3. It would be interesting to compare mutational signatures per chrX vs. autosomes per species and explore if there are significant variations in the contribution of certain signatures? The result might also give a clearer explanation of cellular processes that causes paternal bias.

We agree that such an analysis would be of interest and we had tried to implement it, but substitution patterns are unfortunately confounded by GC-biased gene conversion, and suitable de novo mutation data are lacking. As noted in response to reviewer 1, we are now analyzing a set of pedigrees from birds and reptiles in the hope of addressing this question, but this project is beyond the scope of this paper.

4. It is interesting that the α values in cats and dogs are quite different. Can this be explained by variation in PRDM9 activity? E.g., subtle differences in recombination rate in females compared to males. It is suggested that most recombination in male dogs is centred around CpG sites while in females the recombination sites are spread more homogeneously across the chromosome.

To clarify, the true α of cats and dogs is likely not different from that of other mammals, given that the one pedigree study in cats suggests a paternal bias of 2-3. Instead it is our estimate of α based on substitution data that appears to be biased downwards, for reasons we do not understand (as noted lines 169-175).

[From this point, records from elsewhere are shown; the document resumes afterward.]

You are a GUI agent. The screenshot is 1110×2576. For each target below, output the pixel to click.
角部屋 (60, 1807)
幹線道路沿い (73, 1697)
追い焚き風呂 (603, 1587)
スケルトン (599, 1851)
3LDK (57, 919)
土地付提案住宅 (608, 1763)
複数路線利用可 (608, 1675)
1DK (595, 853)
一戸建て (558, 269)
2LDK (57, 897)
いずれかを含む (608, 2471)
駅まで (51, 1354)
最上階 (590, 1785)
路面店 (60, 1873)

We are unclear as to why sex differences in recombination would affect our estimate; however, as mentioned (lines 169-175), the X chromosome of cats appears to contain unusual features that might be biasing our estimate, and could be related to recombination.

References:

Chuva de Sousa Lopes, Susana M., Katsuhiko Hayashi, Tanya C. Shovlin, Will Mifsud, M. Azim Surani, and Anne McLaren. 2008. “X Chromosome Activity in Mouse XX Primordial Germ Cells.” PLoS Genetics 4 (2): e30.

Guo, Fan, Liying Yan, Hongshan Guo, Lin Li, Boqiang Hu, Yangyu Zhao, Jun Yong, et al., 2015. “The Transcriptome and DNA Methylome Landscapes of Human Primordial Germ Cells.” Cell 161 (6): 1437–52.

Lynch, Michael. 2010. “Evolution of the Mutation Rate.” Trends in Genetics: TIG 26 (8): 345–52.

Rodríguez-Nuevo, Aida, Ariadna Torres-Sanchez, Juan M. Duran, Cristian De Guirior, Maria Angeles Martínez-Zamora, and Elvan Böke. 2022. “Oocytes Maintain ROS-Free Mitochondrial Metabolism by Suppressing Complex I.” Nature, July, 1–6.

Smith, Tegan B., Matthew D. Dun, Nathan D. Smith, Ben J. Curry, Haley S. Connaughton, and Robert J. Aitken. 2013. “The Presence of a Truncated Base Excision Repair Pathway in Human Spermatozoa That Is Mediated by OGG1.” Journal of Cell Science 126 (Pt 6): 1488–97.